§ **WHAT YOU NEED TO DO**: Please state how many lines in the records contain the string "Phenomena", with no words besides the number.

§ **SOURCE DATA**:
--- --- ---

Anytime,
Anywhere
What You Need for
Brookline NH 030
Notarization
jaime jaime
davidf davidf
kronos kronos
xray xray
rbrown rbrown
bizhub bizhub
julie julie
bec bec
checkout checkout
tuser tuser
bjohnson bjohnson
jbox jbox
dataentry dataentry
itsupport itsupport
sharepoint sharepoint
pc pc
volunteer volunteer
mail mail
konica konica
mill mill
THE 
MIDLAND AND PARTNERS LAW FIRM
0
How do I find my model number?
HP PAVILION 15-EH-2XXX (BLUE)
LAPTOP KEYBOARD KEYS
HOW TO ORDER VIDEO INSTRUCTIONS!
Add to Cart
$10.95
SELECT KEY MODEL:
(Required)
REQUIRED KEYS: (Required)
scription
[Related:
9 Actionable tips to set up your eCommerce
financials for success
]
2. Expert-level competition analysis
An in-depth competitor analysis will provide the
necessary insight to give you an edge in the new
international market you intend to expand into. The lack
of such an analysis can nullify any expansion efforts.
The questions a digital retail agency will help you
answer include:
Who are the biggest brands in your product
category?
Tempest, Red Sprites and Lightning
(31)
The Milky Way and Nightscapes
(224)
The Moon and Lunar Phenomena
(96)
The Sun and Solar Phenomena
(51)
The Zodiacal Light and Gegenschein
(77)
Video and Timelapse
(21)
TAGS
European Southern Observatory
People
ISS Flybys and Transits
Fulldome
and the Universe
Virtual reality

--- --- ---

§ **TASK ANSWER**: 2